» **Work required**:
Leaving out every image, restate all the records word for word.
Dataset content Block Start
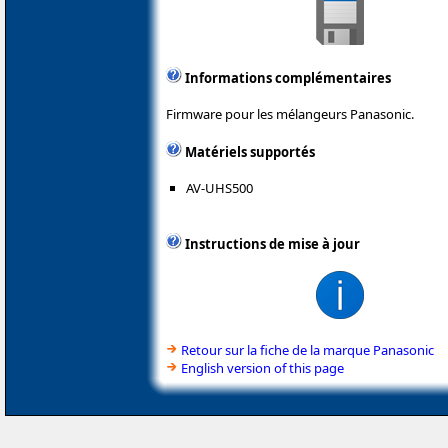
Informations complémentaires
Firmware pour les mélangeurs Panasonic.
Matériels supportés
AV-UHS500
Instructions de mise à jour
Retour sur la fiche de la marque Panasonic
English version of this page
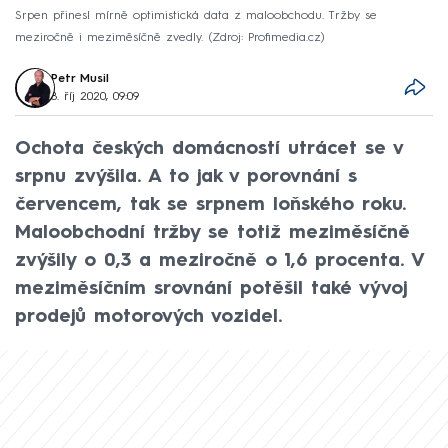
Srpen přinesl mírně optimistická data z maloobchodu. Tržby se
meziročně i meziměsíčně zvedly.
Zdroj: Profimedia.cz
Petr Musil
8. říj 2020, 09:09
Ochota českých domácností utrácet se v
srpnu zvýšila. A to jak v porovnání s
červencem, tak se srpnem loňského roku.
Maloobchodní tržby se totiž meziměsíčně
zvýšily o 0,3 a meziročně o 1,6 procenta. V
meziměsíčním srovnání potěšil také vývoj
prodejů motorových vozidel.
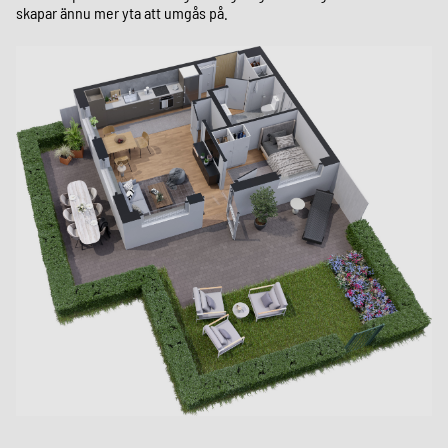
skapar ännu mer yta att umgås på.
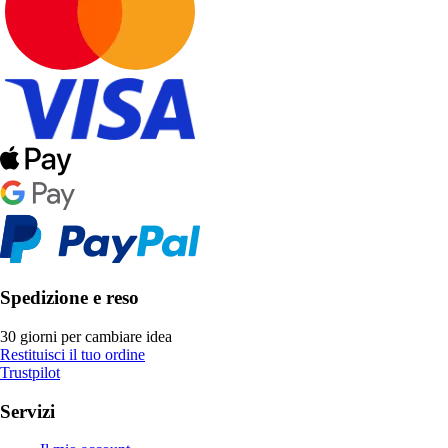
Spedizione e reso
30 giorni per cambiare idea
Restituisci il tuo ordine
Trustpilot
Servizi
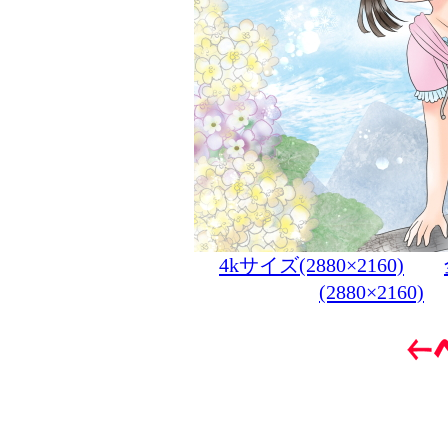
4kサイズ(2880×2160)
(2880×2160)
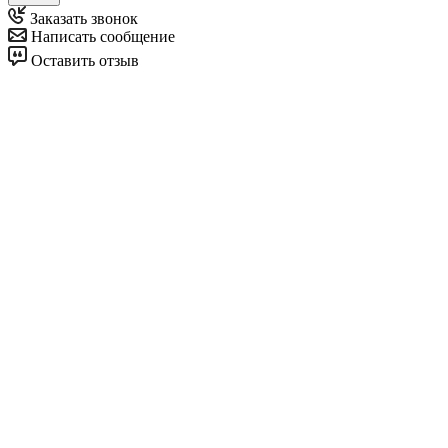
Заказать звонок
Написать сообщение
Оставить отзыв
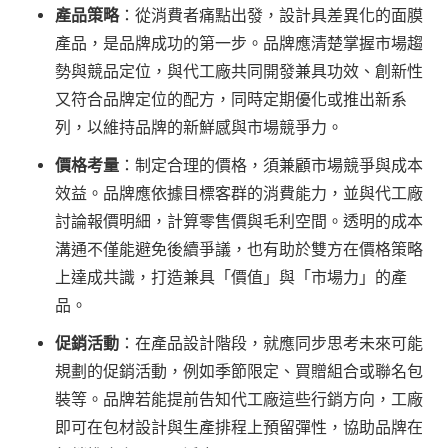
產品策略
：從消費者痛點出發，設計具差異化的面膜
產品，是品牌成功的第一步。品牌應清楚掌握市場趨
勢與競品定位，與代工廠共同開發兼具功效、創新性
又符合品牌定位的配方，同時定期優化或推出新系
列，以維持品牌的新鮮感與市場競爭力。
價格考量
：制定合理的價格，須兼顧市場競爭與成本
效益。品牌應依據目標客群的消費能力，並與代工廠
討論報價明細，計算零售價與毛利空間。透明的成本
溝通不僅能避免後續爭議，也有助於雙方在價格策略
上達成共識，打造兼具「價值」與「市場力」的產
品。
促銷活動
：在產品設計階段，就應同步思考未來可能
規劃的促銷活動，例如季節限定、買贈組合或聯名包
裝等。品牌若能提前告知代工廠這些行銷方向，工廠
即可在包材設計與生產排程上預留彈性，協助品牌在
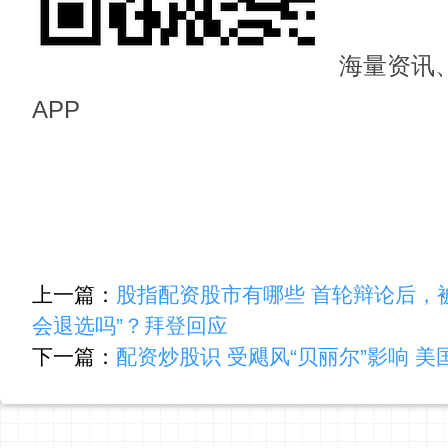
海量资讯
APP
上一篇：
股指配资股市有哪些 首轮辩论后，
会退选吗”？拜登回应
下一篇：
配资炒股识 受飓风“贝丽尔”影响 美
Dataset content Block End
» **Result of this task**:
Informations complémentaires
Firmware pour les mélangeurs Panasonic.
Matériels supportés
AV-UHS500
Instructions de mise à jour
Retour sur la fiche de la marque Panasonic
English version of this page
Srpen přinesl mírně optimistická data z maloobchodu. Tržby se
meziročně i meziměsíčně zvedly.
Zdroj: Profimedia.cz
Petr Musil
8. říj 2020, 09:09
Ochota českých domácností utrácet se v
srpnu zvýšila. A to jak v porovnání s
červencem, tak se srpnem loňského roku.
Maloobchodní tržby se totiž meziměsíčně
zvýšily o 0,3 a meziročně o 1,6 procenta. V
meziměsíčním srovnání potěšil také vývoj
prodejů motorových vozidel.
skapar ännu mer yta att umgås på.
Spedizione e reso
30 giorni per cambiare idea
Restituisci il tuo ordine
Trustpilot
Servizi
4kサイズ(2880×2160)
(2880×2160)
Заказать звонок
Написать сообщение
Оставить отзыв
產品策略
：從消費者痛點出發，設計具差異化的面膜
產品，是品牌成功的第一步。品牌應清楚掌握市場趨
勢與競品定位，與代工廠共同開發兼具功效、創新性
又符合品牌定位的配方，同時定期優化或推出新系
列，以維持品牌的新鮮感與市場競爭力。
價格考量
：制定合理的價格，須兼顧市場競爭與成本
效益。品牌應依據目標客群的消費能力，並與代工廠
討論報價明細，計算零售價與毛利空間。透明的成本
溝通不僅能避免後續爭議，也有助於雙方在價格策略
上達成共識，打造兼具「價值」與「市場力」的產
品。
促銷活動
：在產品設計階段，就應同步思考未來可能
規劃的促銷活動，例如季節限定、買贈組合或聯名包
裝等。品牌若能提前告知代工廠這些行銷方向，工廠
即可在包材設計與生產排程上預留彈性，協助品牌在
海量资讯
APP
上一篇：
股指配资股市有哪些 首轮辩论后，
会退选吗”？拜登回应
下一篇：
配资炒股识 受飓风“贝丽尔”影响 美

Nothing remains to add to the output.